Molecular markers allow the analysis of the genetic control of quantitative traits by mapping QTL. Mapping QTL is based on a systematic search for association between the genotype at a marker locus and the average value of a phenotypic trait. It requires a segregating population, e.g., derived from the cross between two individuals with different values of the trait of interest. For each individual within the population, the genotype of marker loci distributed over the entire genome is determined and a saturated genetic map is constructed. Simultaneously, the value of the trait of interest is measured for each individual. Statistical methods are then used to find marker loci whose genotype is correlated with the trait and to estimate the genetic parameters of the QTL detected. Several biometric techniques have been proposed to find QTL, from the most simple, based on analysis of variance (ANOVA), applied marker by marker, to methods that simultaneously take into account two or more markers (Lynch and Walsh 1998). As a QTL can only be detected if the corresponding gene is polymorphic, the sample of QTL detected is specific to each progeny. The choice of parental lines is thus very important. For distantly related parents QTL detection is easiest, but major effect QTL may hamper the detection of lower effect QTL that would be detected if the major QTL were fixed.
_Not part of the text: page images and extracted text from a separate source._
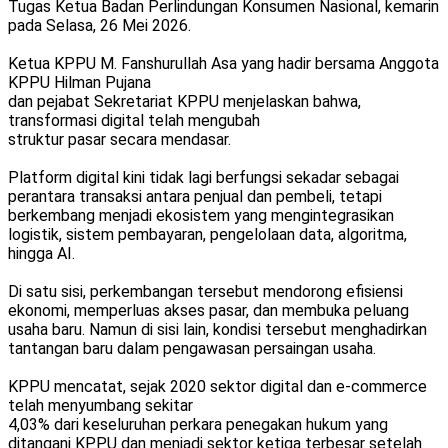
Tugas Ketua Badan Perlindungan Konsumen Nasional, kemarin
pada Selasa, 26 Mei 2026.
Ketua KPPU M. Fanshurullah Asa yang hadir bersama Anggota
KPPU Hilman Pujana
dan pejabat Sekretariat KPPU menjelaskan bahwa,
transformasi digital telah mengubah
struktur pasar secara mendasar.
Platform digital kini tidak lagi berfungsi sekadar sebagai
perantara transaksi antara penjual dan pembeli, tetapi
berkembang menjadi ekosistem yang mengintegrasikan
logistik, sistem pembayaran, pengelolaan data, algoritma,
hingga AI.
Di satu sisi, perkembangan tersebut mendorong efisiensi
ekonomi, memperluas akses pasar, dan membuka peluang
usaha baru. Namun di sisi lain, kondisi tersebut menghadirkan
tantangan baru dalam pengawasan persaingan usaha.
KPPU mencatat, sejak 2020 sektor digital dan e-commerce
telah menyumbang sekitar
4,03% dari keseluruhan perkara penegakan hukum yang
ditangani KPPU dan menjadi sektor ketiga terbesar setelah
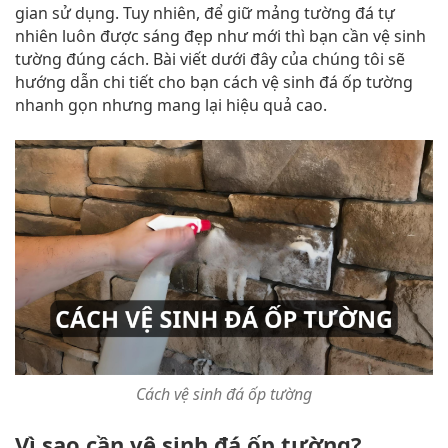
gian sử dụng. Tuy nhiên, để giữ mảng tường đá tự
nhiên luôn được sáng đẹp như mới thì bạn cần vệ sinh
tường đúng cách. Bài viết dưới đây của chúng tôi sẽ
hướng dẫn chi tiết cho bạn cách vệ sinh đá ốp tường
nhanh gọn nhưng mang lại hiệu quả cao.
Cách vệ sinh đá ốp tường
Vì sao cần vệ sinh đá ốp tường?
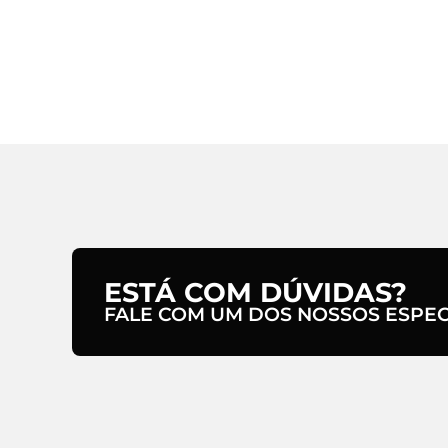
ESTÁ COM DÚVIDAS?
FALE COM UM DOS NOSSOS ESPECI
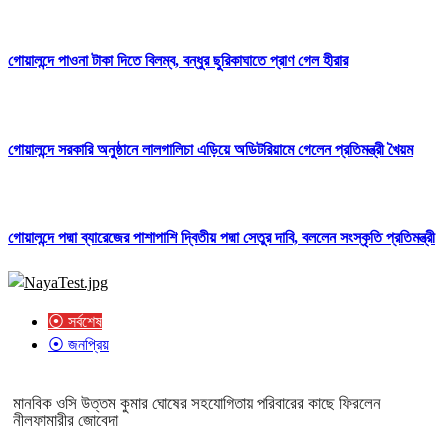
গোয়ালন্দে পাওনা টাকা দিতে বিলম্ব, বন্ধুর ছুরিকাঘাতে প্রাণ গেল হীরার
গোয়ালন্দে সরকারি অনুষ্ঠানে লালগালিচা এড়িয়ে অডিটরিয়ামে গেলেন প্রতিমন্ত্রী খৈয়ম
গোয়ালন্দে পদ্মা ব্যারেজের পাশাপাশি দ্বিতীয় পদ্মা সেতুর দাবি, বললেন সংস্কৃতি প্রতিমন্ত্রী
⦿ সর্বশেষ
⦿ জনপ্রিয়
মানবিক ওসি উত্তম কুমার ঘোষের সহযোগিতায় পরিবারের কাছে ফিরলেন
নীলফামারীর জোবেদা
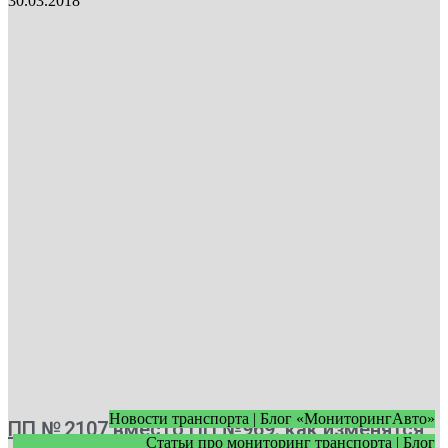
30.03.2018
Новости транспорта | Блог «МониторингАвто»
ПП № 2107 вместо ПП №969: как изменятся
Статьи про мониторинг транспорта | Блог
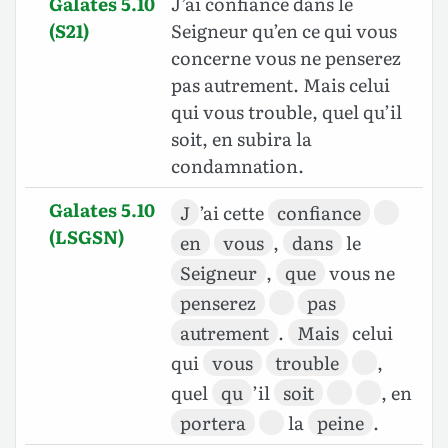
Galates 5.10
J’ai confiance dans le
(S21)
Seigneur qu’en ce qui vous
concerne vous ne penserez
pas autrement. Mais celui
qui vous trouble, quel qu’il
soit, en subira la
condamnation.
Galates 5.10
J
’ai cette
confiance
(LSGSN)
en
vous
,
dans
le
Seigneur
,
que
vous ne
penserez
pas
autrement
.
Mais
celui
qui
vous
trouble
,
quel
qu
’il
soit
, en
portera
la
peine
.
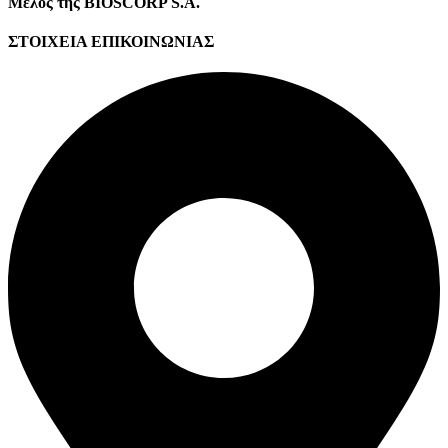
Μέλος της BIOSCORP S.A.
ΣΤΟΙΧΕΙΑ ΕΠΙΚΟΙΝΩΝΙΑΣ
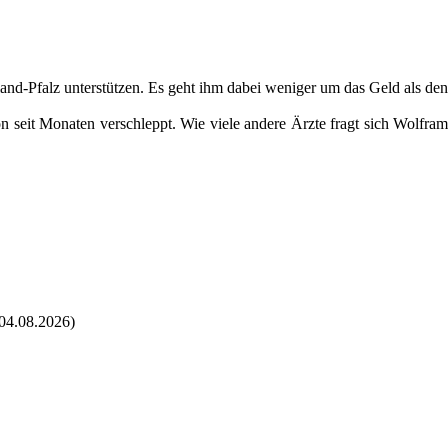
nd-Pfalz unterstützen. Es geht ihm dabei weniger um das Geld als den
n seit Monaten verschleppt. Wie viele andere Ärzte fragt sich Wolfram
04.08.2026)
Populations showing the highest efficiency in mapping QTL are those derived from crosses between two homozygous lines, such as F2, RILs and BC. F2s are the only populations allowing the dominance effect to be estimated, while a mixture of additivity and dominance is estimated with BC. Tanksley and Nelson (1996) proposed to search for QTL in advanced back-cross (AB) BC2, BC3, and BC4 populations. Although the power of QTL detection is reduced in comparison to F2 or RIL, this strategy is attractive when screening positive alleles from a wild species, as it allows the identification of additive effects, it reduces linkage with unfavorable alleles around the QTL, and simultaneously advances the production of enhanced lines (see Sect. 1.8). The efficiency of detecting a particular

QTL in a segregating population is low partly because other QTLs are segregating and major QTLs are masking the minor ones. For this reason, Eshed and Zamir (1995) proposed the use of ILs in which each line possesses a unique segment from a wild progenitor introgressed into the same genetic background (see Sect. 1.8).
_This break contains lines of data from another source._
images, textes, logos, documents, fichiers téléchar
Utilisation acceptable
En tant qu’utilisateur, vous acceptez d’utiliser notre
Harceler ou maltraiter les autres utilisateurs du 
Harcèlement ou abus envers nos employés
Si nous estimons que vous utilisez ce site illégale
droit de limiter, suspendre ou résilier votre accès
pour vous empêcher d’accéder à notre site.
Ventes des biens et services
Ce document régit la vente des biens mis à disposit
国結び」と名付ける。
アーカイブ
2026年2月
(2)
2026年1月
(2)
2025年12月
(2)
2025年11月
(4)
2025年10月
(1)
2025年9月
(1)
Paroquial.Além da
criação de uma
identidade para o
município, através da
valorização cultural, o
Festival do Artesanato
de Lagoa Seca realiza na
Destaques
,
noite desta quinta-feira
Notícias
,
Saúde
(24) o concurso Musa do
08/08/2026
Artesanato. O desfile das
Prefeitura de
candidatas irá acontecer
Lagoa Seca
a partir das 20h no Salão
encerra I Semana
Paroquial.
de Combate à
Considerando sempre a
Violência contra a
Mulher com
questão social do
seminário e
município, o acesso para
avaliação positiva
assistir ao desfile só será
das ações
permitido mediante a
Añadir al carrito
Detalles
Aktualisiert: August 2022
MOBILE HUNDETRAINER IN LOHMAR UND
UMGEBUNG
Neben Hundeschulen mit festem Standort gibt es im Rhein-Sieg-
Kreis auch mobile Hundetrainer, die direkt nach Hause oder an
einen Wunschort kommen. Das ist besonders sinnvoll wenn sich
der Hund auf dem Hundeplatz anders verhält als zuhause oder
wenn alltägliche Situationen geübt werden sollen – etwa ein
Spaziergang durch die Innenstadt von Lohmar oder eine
Wild species produce low quality fruit but can carry alleles at QTL which may improve agronomic traits. Such transgressive QTLs have been discovered frequently. Even when highly contrasted individuals have been chosen as parents of a population, it is not rare to find a QTL showing an effect opposite of that expected from the value of the parents. Results from advance backcross experiments in tomato have shown, for example, unexpected positive transgressions from wild relatives for various fruit traits (Bernacchi et al. 1998b).
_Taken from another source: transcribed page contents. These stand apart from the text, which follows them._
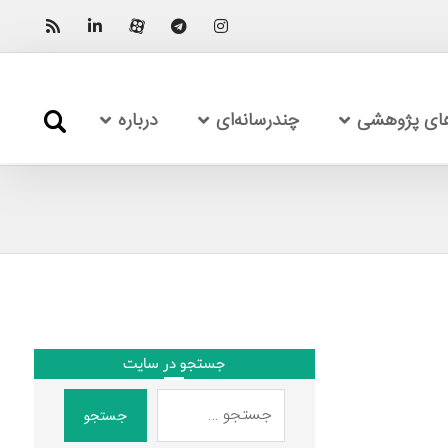
های پژوهشی
چندرسانه‌ای
درباره
جستجو در سایت
جستجو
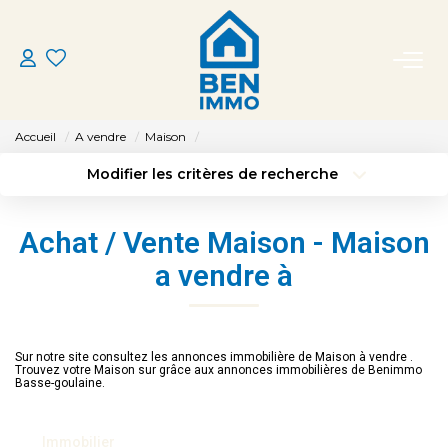
ACHETER
Accueil
A vendre
Maison
LOUER
Modifier les critères de recherche
Type de transaction
Localisation
Acheter
Localisation
ESTIMER
Achat / Vente Maison - Maison
Type de bien
Sélectionnez...
Surface min
a vendre à
MON AGENCE
Budget max
Plus de critères
CONTACT
Créer une alerte
Sur notre site consultez les annonces immobilière de Maison à vendre .
Trouvez votre Maison sur grâce aux annonces immobilières de Benimmo
Basse-goulaine.
Immobilier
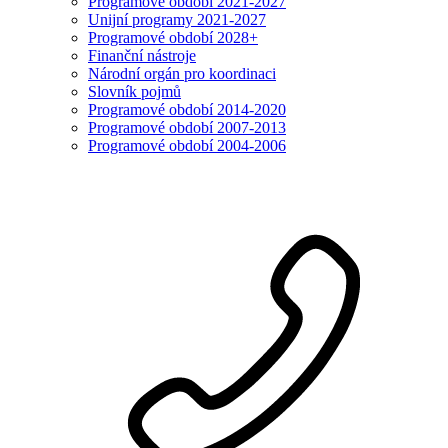
Programové období 2021-2027
Unijní programy 2021-2027
Programové období 2028+
Finanční nástroje
Národní orgán pro koordinaci
Slovník pojmů
Programové období 2014-2020
Programové období 2007-2013
Programové období 2004-2006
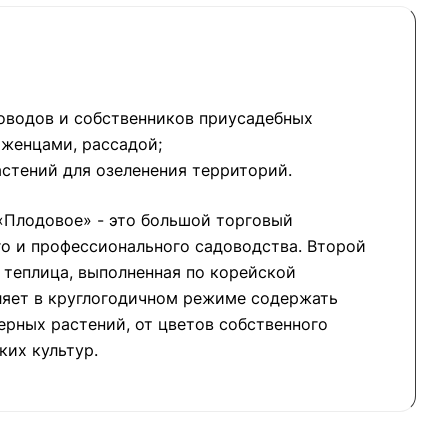
оводов и собственников приусадебных
аженцами, рассадой;
стений для озеленения территорий.
«Плодовое» - это большой торговый
о и профессионального садоводства. Второй
о теплица, выполненная по корейской
ляет в круглогодичном режиме содержать
рных растений, от цветов собственного
ких культур.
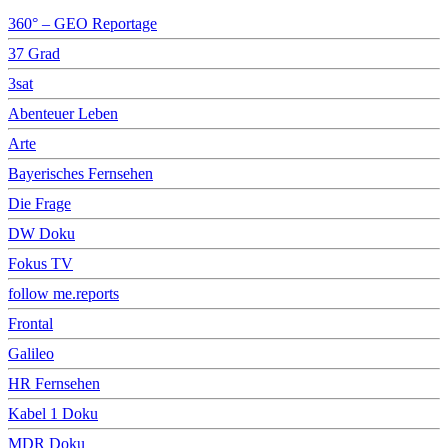
360° – GEO Reportage
37 Grad
3sat
Abenteuer Leben
Arte
Bayerisches Fernsehen
Die Frage
DW Doku
Fokus TV
follow me.reports
Frontal
Galileo
HR Fernsehen
Kabel 1 Doku
MDR Doku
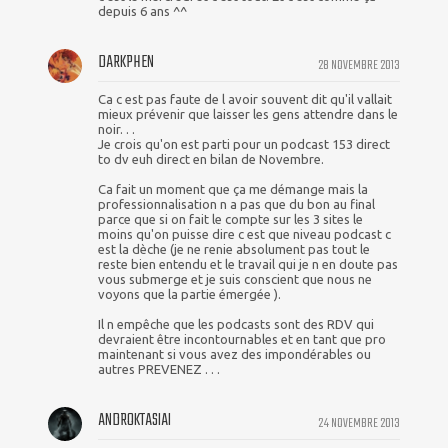
depuis 6 ans ^^
DARKPHEN
28 NOVEMBRE 2013
Ca c est pas faute de l avoir souvent dit qu'il vallait
mieux prévenir que laisser les gens attendre dans le
noir. . .
Je crois qu'on est parti pour un podcast 153 direct
to dv euh direct en bilan de Novembre.
Ca fait un moment que ça me démange mais la
professionnalisation n a pas que du bon au final
parce que si on fait le compte sur les 3 sites le
moins qu'on puisse dire c est que niveau podcast c
est la dèche (je ne renie absolument pas tout le
reste bien entendu et le travail qui je n en doute pas
vous submerge et je suis conscient que nous ne
voyons que la partie émergée ).
Il n empêche que les podcasts sont des RDV qui
devraient être incontournables et en tant que pro
maintenant si vous avez des impondérables ou
autres PREVENEZ . . .
ANDROKTASIAI
24 NOVEMBRE 2013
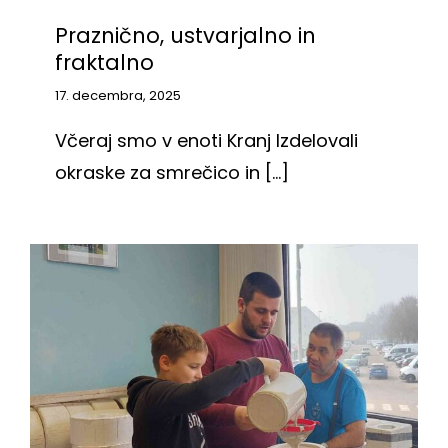
Praznično, ustvarjalno in
fraktalno
17. decembra, 2025
Včeraj smo v enoti Kranj Izdelovali
okraske za smrečico in [...]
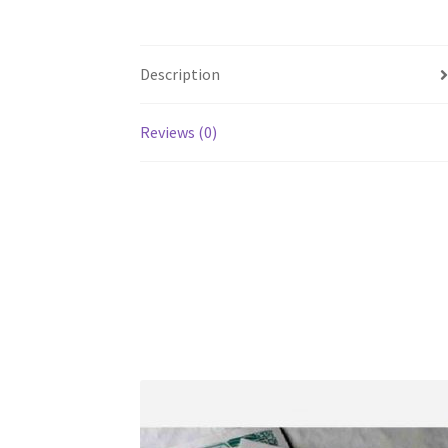
Description
Reviews (0)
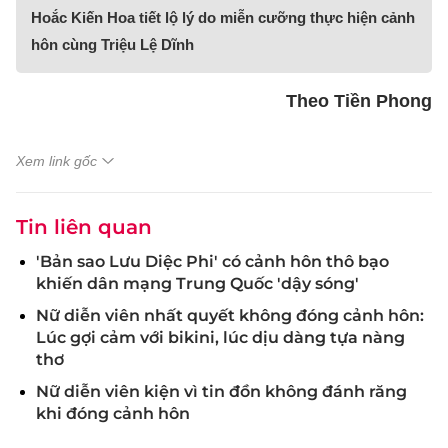
Hoắc Kiến Hoa tiết lộ lý do miễn cưỡng thực hiện cảnh
hôn cùng Triệu Lệ Dĩnh
Theo Tiền Phong
Xem link gốc
Tin liên quan
'Bản sao Lưu Diệc Phi' có cảnh hôn thô bạo
khiến dân mạng Trung Quốc 'dậy sóng'
Nữ diễn viên nhất quyết không đóng cảnh hôn:
Lúc gợi cảm với bikini, lúc dịu dàng tựa nàng
thơ
Nữ diễn viên kiện vì tin đồn không đánh răng
khi đóng cảnh hôn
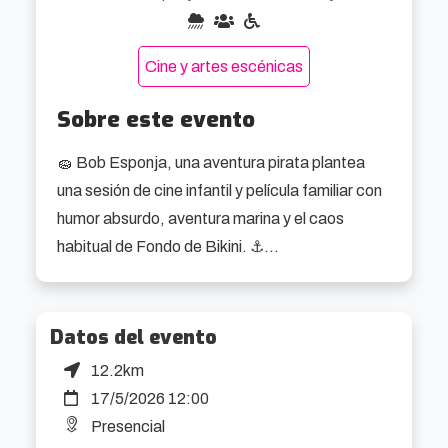
Cine y artes escénicas
Sobre este evento
🧽 Bob Esponja, una aventura pirata plantea 
una sesión de cine infantil y película familiar con 
humor absurdo, aventura marina y el caos 
habitual de Fondo de Bikini. ⚓

Aquí Bob Esponja arranca movido por una idea 
bastante reconocible: demostrar que ya no es 
Datos del evento
precisamente un crío al que hay que tomar a 
12.2km
broma. Para hacerlo, decide seguir la pista del 
17/5/2026 12:00
Holandés Errante, un pirata fantasma con la 
Presencial
clase de reputación que en cualquier cabeza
Epistasis between QTLs has rarely been detected with classical populations (Tanksley 1993b), but this is mostly due to statistical limitations for the populations studied. One way of increasing the reliability of epistasis analysis is to eliminate the "background noise" due to other QTLs, using crosses between NILs (see Sect. 1.8.2) differing only by a chromosome fragment carrying a QTL (Eshed and Zamir 1996).